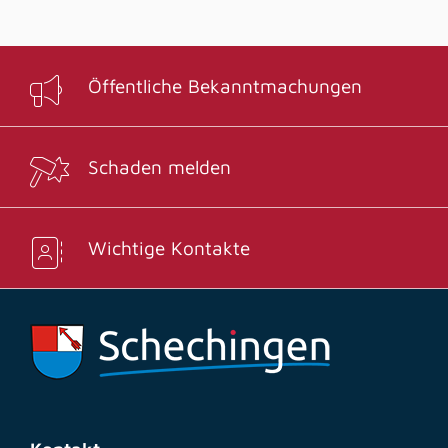
Öffentliche Bekanntmachungen
Schaden melden
Wichtige Kontakte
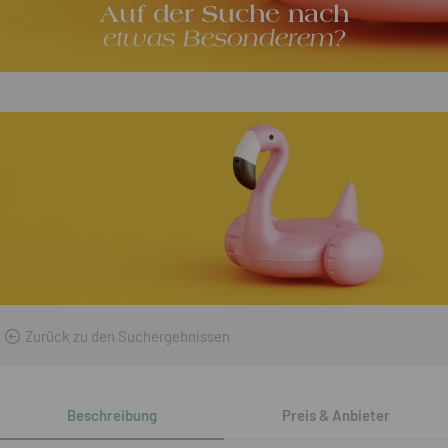
Auf der Suche nach
etwas Besonderem?
Zurück zu den Suchergebnissen
Beschreibung
Preis & Anbieter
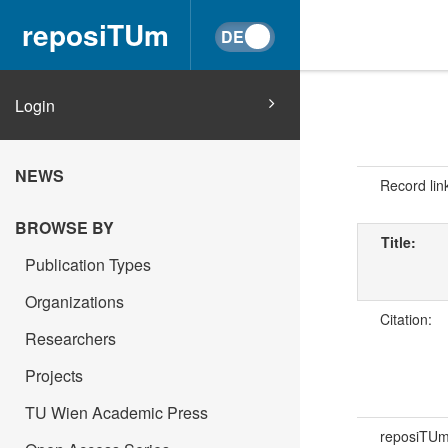
reposiTUm
Login
NEWS
Record lin
BROWSE BY
Title:
Publication Types
Organizations
Citation:
Researchers
Projects
TU Wien Academic Press
reposiTU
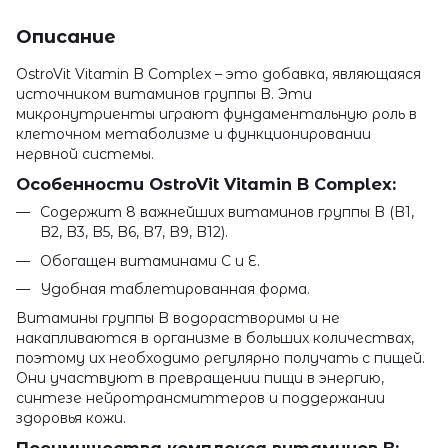
Описание
OstroVit Vitamin B Complex – это добавка, являющаяся
источником витаминов группы B. Эти
микронутриенты играют фундаментальную роль в
клеточном метаболизме и функционировании
нервной системы.
Особенности OstroVit Vitamin B Complex:
Содержит 8 важнейших витаминов группы B (B1,
B2, B3, B5, B6, B7, B9, B12).
Обогащен витаминами C и E.
Удобная таблетированная форма.
Витамины группы B водорастворимы и не
накапливаются в организме в больших количествах,
поэтому их необходимо регулярно получать с пищей.
Они участвуют в превращении пищи в энергию,
синтезе нейротрансмиттеров и поддержании
здоровья кожи.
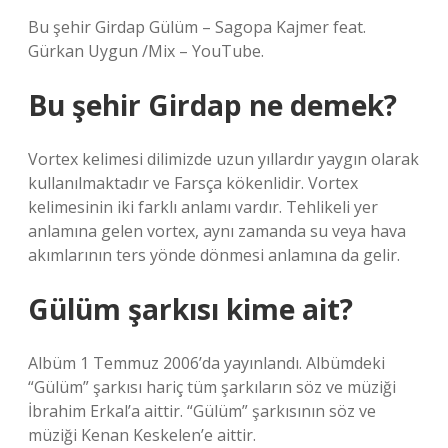
Bu şehir Girdap Gülüm – Sagopa Kajmer feat.
Gürkan Uygun /Mix – YouTube.
Bu şehir Girdap ne demek?
Vortex kelimesi dilimizde uzun yıllardır yaygın olarak
kullanılmaktadır ve Farsça kökenlidir. Vortex
kelimesinin iki farklı anlamı vardır. Tehlikeli yer
anlamına gelen vortex, aynı zamanda su veya hava
akımlarının ters yönde dönmesi anlamına da gelir.
Gülüm şarkısı kime ait?
Albüm 1 Temmuz 2006’da yayınlandı. Albümdeki
“Gülüm” şarkısı hariç tüm şarkıların söz ve müziği
İbrahim Erkal’a aittir. “Gülüm” şarkısının söz ve
müziği Kenan Keskelen’e aittir.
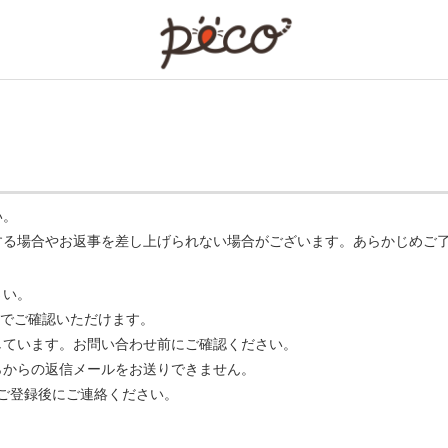
PECO
い。
する場合やお返事を差し上げられない場合がございます。あらかじめご
さい。
でご確認いただけます。
ています。お問い合わせ前にご確認ください。
らからの返信メールをお送りできません。
m】 をご登録後にご連絡ください。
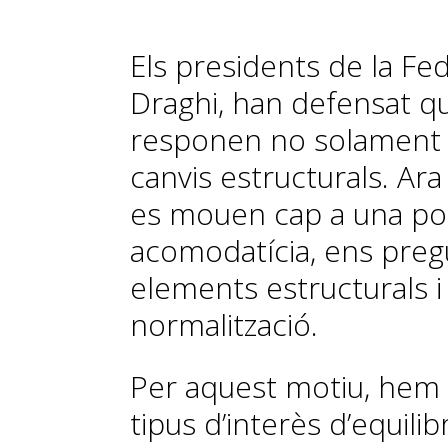
Els presidents de la Fed 
Draghi, han defensat qu
responen no solament a 
canvis estructurals. Ar
es mouen cap a una po
acomodatícia, ens pre
elements estructurals i
normalització.
Per aquest motiu, hem 
tipus d’interès d’equilib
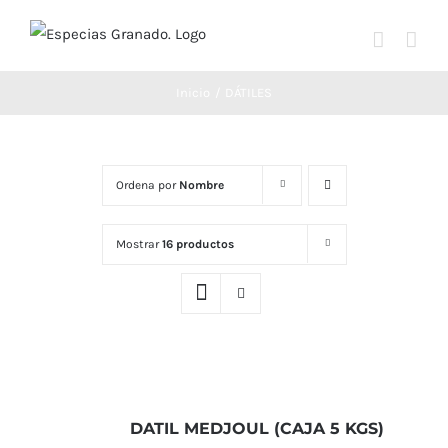
Saltar
al
contenido
Inicio
DÁTILES
Ordena por
Nombre
Mostrar
16 productos
DATIL MEDJOUL (CAJA 5 KGS)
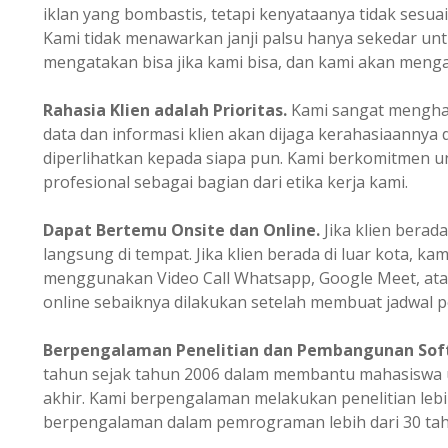
iklan yang bombastis, tetapi kenyataanya tidak sesua
Kami tidak menawarkan janji palsu hanya sekedar u
mengatakan bisa jika kami bisa, dan kami akan mengata
Rahasia Klien adalah Prioritas.
Kami sangat mengharg
data dan informasi klien akan dijaga kerahasiaannya 
diperlihatkan kepada siapa pun. Kami berkomitmen un
profesional sebagai bagian dari etika kerja kami.
Dapat Bertemu Onsite dan Online.
Jika klien berada
langsung di tempat. Jika klien berada di luar kota, ka
menggunakan Video Call Whatsapp, Google Meet, ata
online sebaiknya dilakukan setelah membuat jadwal p
Berpengalaman
Penelitian dan Pembangunan Sof
tahun sejak tahun 2006 dalam membantu mahasiswa u
akhir. Kami berpengalaman melakukan penelitian lebi
berpengalaman dalam pemrograman lebih dari 30 tah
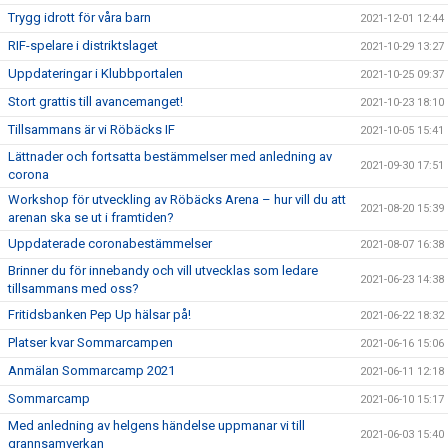
Trygg idrott för våra barn
2021-12-01 12:44
RIF-spelare i distriktslaget
2021-10-29 13:27
Uppdateringar i Klubbportalen
2021-10-25 09:37
Stort grattis till avancemanget!
2021-10-23 18:10
Tillsammans är vi Röbäcks IF
2021-10-05 15:41
Lättnader och fortsatta bestämmelser med anledning av
2021-09-30 17:51
corona
Workshop för utveckling av Röbäcks Arena – hur vill du att
2021-08-20 15:39
arenan ska se ut i framtiden?
Uppdaterade coronabestämmelser
2021-08-07 16:38
Brinner du för innebandy och vill utvecklas som ledare
2021-06-23 14:38
tillsammans med oss?
Fritidsbanken Pep Up hälsar på!
2021-06-22 18:32
Platser kvar Sommarcampen
2021-06-16 15:06
Anmälan Sommarcamp 2021
2021-06-11 12:18
Sommarcamp
2021-06-10 15:17
Med anledning av helgens händelse uppmanar vi till
2021-06-03 15:40
grannsamverkan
========
- [What you should do] Give back every line of the listing where the word "витаминов" shows up.

- [Written solution]
источником витаминов группы B. Эти
Содержит 8 важнейших витаминов группы B (B1,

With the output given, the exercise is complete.